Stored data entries
%%
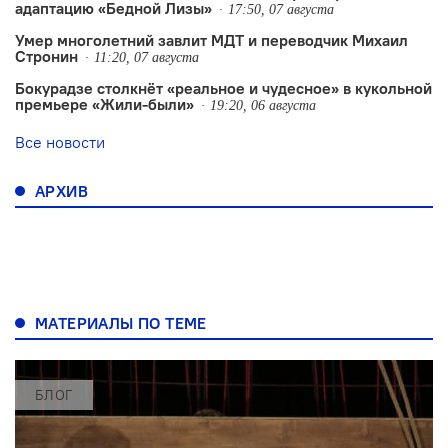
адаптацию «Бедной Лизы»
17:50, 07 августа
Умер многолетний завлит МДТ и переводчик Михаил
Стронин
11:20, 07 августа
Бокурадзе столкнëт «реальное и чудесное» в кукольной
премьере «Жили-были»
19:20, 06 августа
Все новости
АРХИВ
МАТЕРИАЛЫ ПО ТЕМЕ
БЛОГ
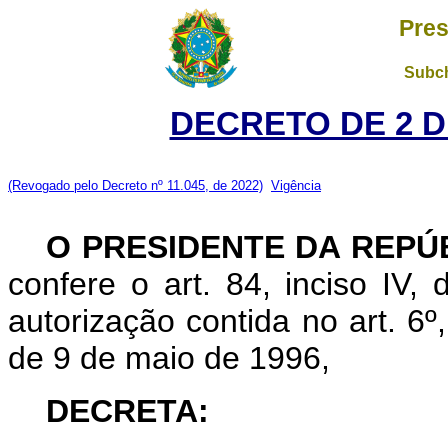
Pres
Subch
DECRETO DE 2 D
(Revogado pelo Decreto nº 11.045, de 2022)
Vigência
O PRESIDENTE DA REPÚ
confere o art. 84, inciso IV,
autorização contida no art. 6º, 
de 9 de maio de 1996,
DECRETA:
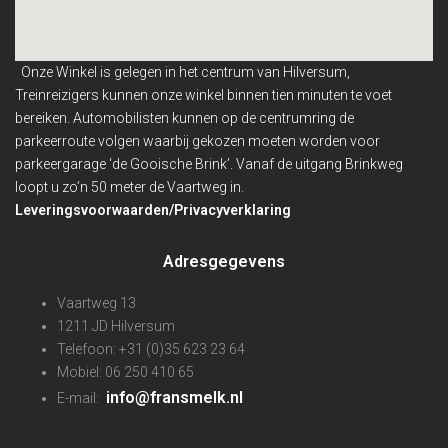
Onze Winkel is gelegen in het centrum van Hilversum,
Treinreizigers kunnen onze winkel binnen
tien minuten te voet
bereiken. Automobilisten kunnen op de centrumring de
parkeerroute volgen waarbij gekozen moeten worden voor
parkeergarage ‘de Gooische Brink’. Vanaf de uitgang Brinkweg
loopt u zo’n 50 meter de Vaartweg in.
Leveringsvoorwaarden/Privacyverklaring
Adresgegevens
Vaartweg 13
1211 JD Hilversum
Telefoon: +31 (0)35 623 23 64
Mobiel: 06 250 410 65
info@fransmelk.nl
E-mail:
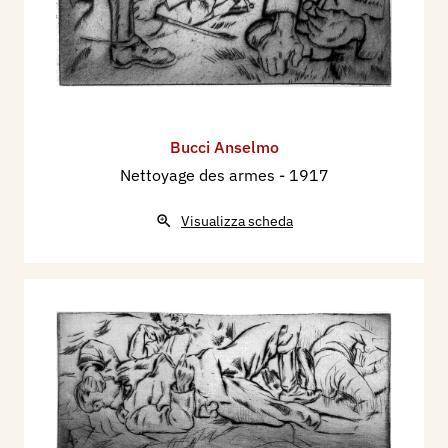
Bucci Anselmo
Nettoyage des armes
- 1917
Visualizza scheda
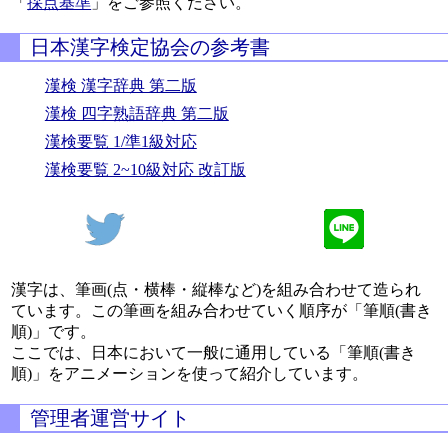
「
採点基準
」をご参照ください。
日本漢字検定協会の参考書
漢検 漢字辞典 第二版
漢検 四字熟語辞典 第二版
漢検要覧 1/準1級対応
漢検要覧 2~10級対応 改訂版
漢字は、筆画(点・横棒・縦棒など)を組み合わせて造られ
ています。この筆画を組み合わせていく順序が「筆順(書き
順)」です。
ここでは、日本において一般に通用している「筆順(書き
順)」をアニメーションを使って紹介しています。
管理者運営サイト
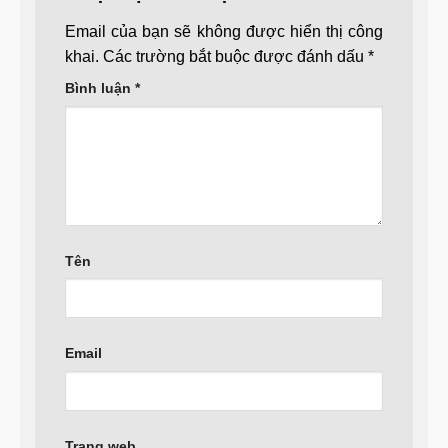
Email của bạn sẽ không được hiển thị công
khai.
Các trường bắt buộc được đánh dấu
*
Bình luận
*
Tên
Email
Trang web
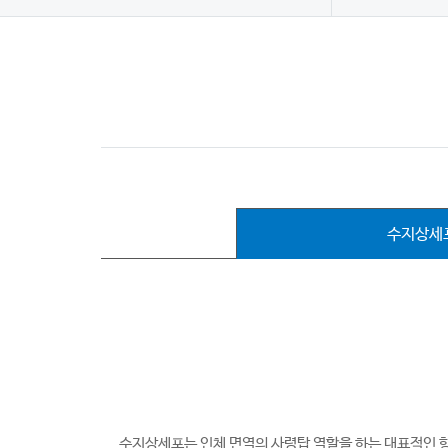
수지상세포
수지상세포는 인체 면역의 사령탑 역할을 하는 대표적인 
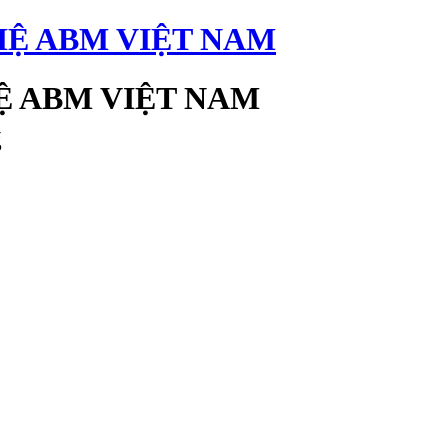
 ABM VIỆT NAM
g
%%
Activity: Transcribe every line from the one with "漢検要覧 2~10級対応 改訂版" to the last line of the records above, exactly, excluding pictures.

Response area:
漢検要覧 2~10級対応 改訂版
漢字は、筆画(点・横棒・縦棒など)を組み合わせて造られ
ています。この筆画を組み合わせていく順序が「筆順(書き
順)」です。
ここでは、日本において一般に通用している「筆順(書き
順)」をアニメーションを使って紹介しています。
管理者運営サイト
Email của bạn sẽ không được hiển thị công
khai.
Các trường bắt buộc được đánh dấu
*
Bình luận
*
Tên
Email
Trang web
수지상세포
수지상세포는 인체 면역의 사령탑 역할을 하는 대표적인 
 ABM VIỆT NAM
g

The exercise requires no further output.